[[ DATASET RECORDS open ]]
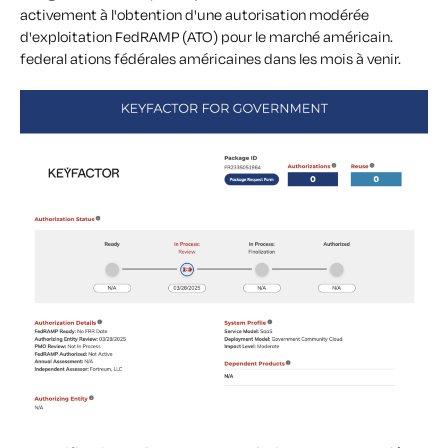
activement à l'obtention d'une autorisation modérée
d'exploitation FedRAMP (ATO) pour le marché américain.
f
ederal
a
tions fédérales américaines dans les mois à venir.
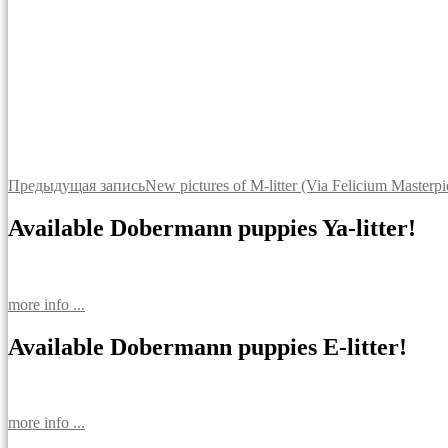
Навигация
Предыдущая запись
New pictures of M-litter (Via Felicium Masterpi
по
Available Dobermann puppies Ya-litter!
записям
more info ...
Available Dobermann puppies E-litter!
more info ...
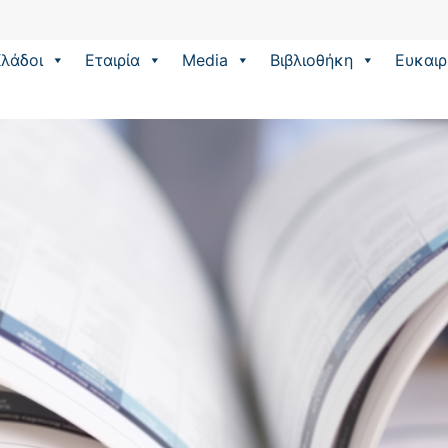
λάδοι
Εταιρία
Media
Βιβλιοθήκη
Eυκαιρ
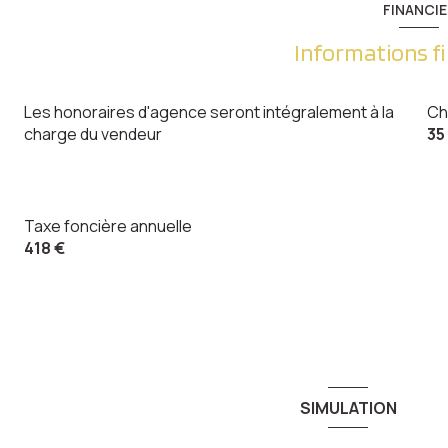
FINANCIE
Informations f
Les honoraires d'agence seront intégralement à la
Ch
charge du vendeur
35
Taxe foncière annuelle
418 €
SIMULATION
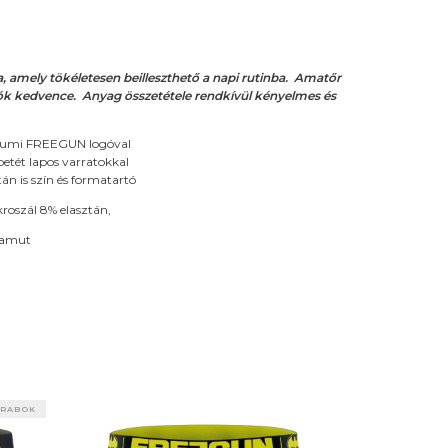
amely tökéletesen beilleszthető a napi rutinba. Amatőr
ók kedvence. Anyag összetétele rendkívül kényelmes és
kgumi FREEGUN logóval
etét lapos varratokkal
án is szín és formatartó
roszál 8% elasztán,
pamut
ARABOK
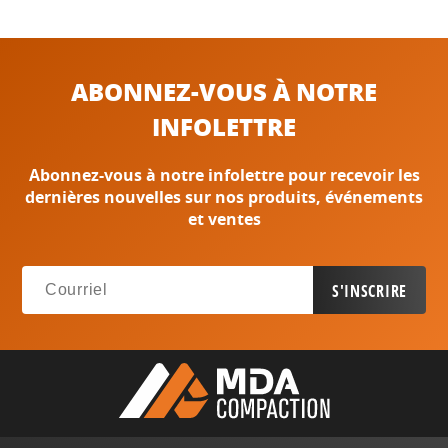
ABONNEZ-VOUS À NOTRE
INFOLETTRE
Abonnez-vous à notre infolettre pour recevoir les
dernières nouvelles sur nos produits, événements
et ventes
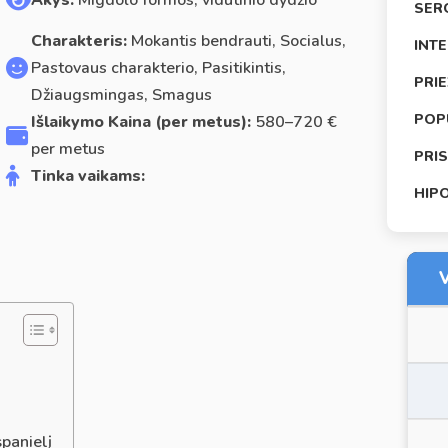
Akys:
Migdolo formos, vidutinio dydžio
SER
Charakteris:
Mokantis bendrauti, Socialus,
INT
Pastovaus charakterio, Pasitikintis,
PRI
Džiaugsmingas, Smagus
POP
Išlaikymo Kaina (per metus):
580–720 €
per metus
PRI
Tinka vaikams:
HIP
V
spanielį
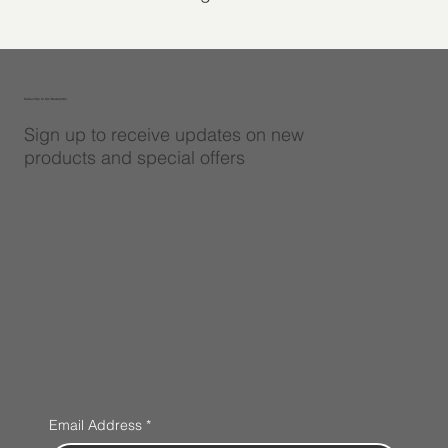
Subscribe to Our Newsletter
Sign up to receive updates on new
products and special offers
Email Address
*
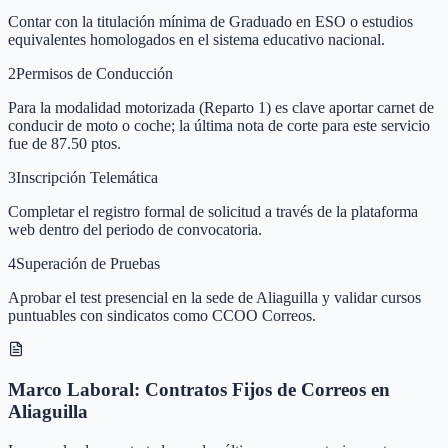
Contar con la titulación mínima de Graduado en ESO o estudios
equivalentes homologados en el sistema educativo nacional.
2
Permisos de Conducción
Para la modalidad motorizada (Reparto 1) es clave aportar carnet de
conducir de moto o coche; la última nota de corte para este servicio
fue de 87.50 ptos.
3
Inscripción Telemática
Completar el registro formal de solicitud a través de la plataforma
web dentro del periodo de convocatoria.
4
Superación de Pruebas
Aprobar el test presencial en la sede de Aliaguilla y validar cursos
puntuables con sindicatos como CCOO Correos.
Marco Laboral: Contratos Fijos de Correos en
Aliaguilla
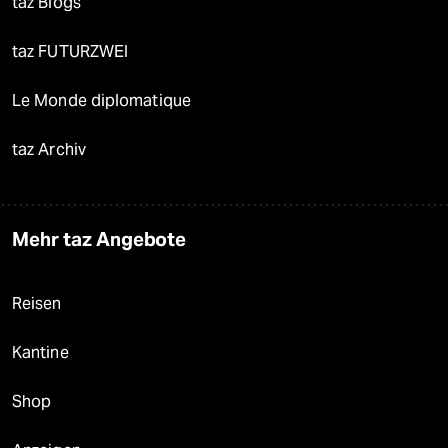
taz Blogs
taz FUTURZWEI
Le Monde diplomatique
taz Archiv
Mehr taz Angebote
Reisen
Kantine
Shop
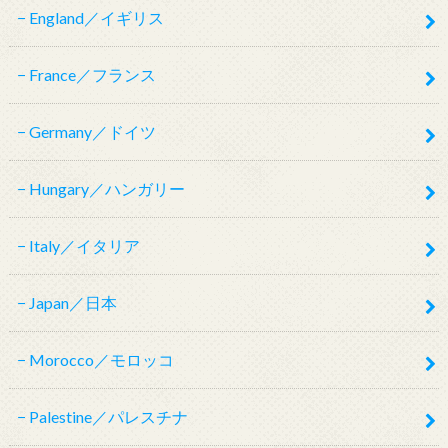
England／イギリス
France／フランス
Germany／ドイツ
Hungary／ハンガリー
Italy／イタリア
Japan／日本
Morocco／モロッコ
Palestine／パレスチナ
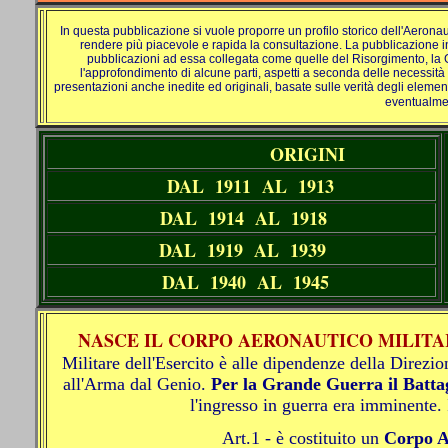
In questa pubblicazione si vuole proporre un profilo storico dell'Aeronaut
rendere più piacevole e rapida la consultazione. La pubblicazione in
pubblicazioni ad essa collegata come quelle del Risorgimento, la G
l'approfondimento di alcune parti, aspetti a seconda delle necessità c
presentazioni anche inedite ed originali, basate sulle verità degli elem
eventualm
ORIGINI
DAL 1911 AL 1913
DAL 1914 AL 1918
DAL 1919 AL 1939
DAL 1940 AL 1945
NASCE IL CORPO AERONAUTICO MILITA
Militare dell'Esercito è alle dipendenze della Direz
all'Arma dal Genio.
Per la Grande Guerra il Battag
l'ingresso in guerra era imminente.
Art.1 - è costituito un
Corpo A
[[ DATASET RECORDS closed ]]
» **WHAT TO PRODUCE**
Above are the records; please give again, exactly and in full, only the lines that run from the line with "France／フランス" through the line with "NASCE IL CORPO AERONAUTICO MILITA", with no pictures.

» **SOLUTION BELOW**
France／フランス
Germany／ドイツ
Hungary／ハンガリー
Italy／イタリア
Japan／日本
Morocco／モロッコ
Palestine／パレスチナ
In questa pubblicazione si vuole proporre un profilo storico dell'Aeronaut
rendere più piacevole e rapida la consultazione. La pubblicazione in
pubblicazioni ad essa collegata come quelle del Risorgimento, la G
l'approfondimento di alcune parti, aspetti a seconda delle necessità c
presentazioni anche inedite ed originali, basate sulle verità degli elem
eventualm
ORIGINI
DAL 1911 AL 1913
DAL 1914 AL 1918
DAL 1919 AL 1939
DAL 1940 AL 1945
NASCE IL CORPO AERONAUTICO MILITA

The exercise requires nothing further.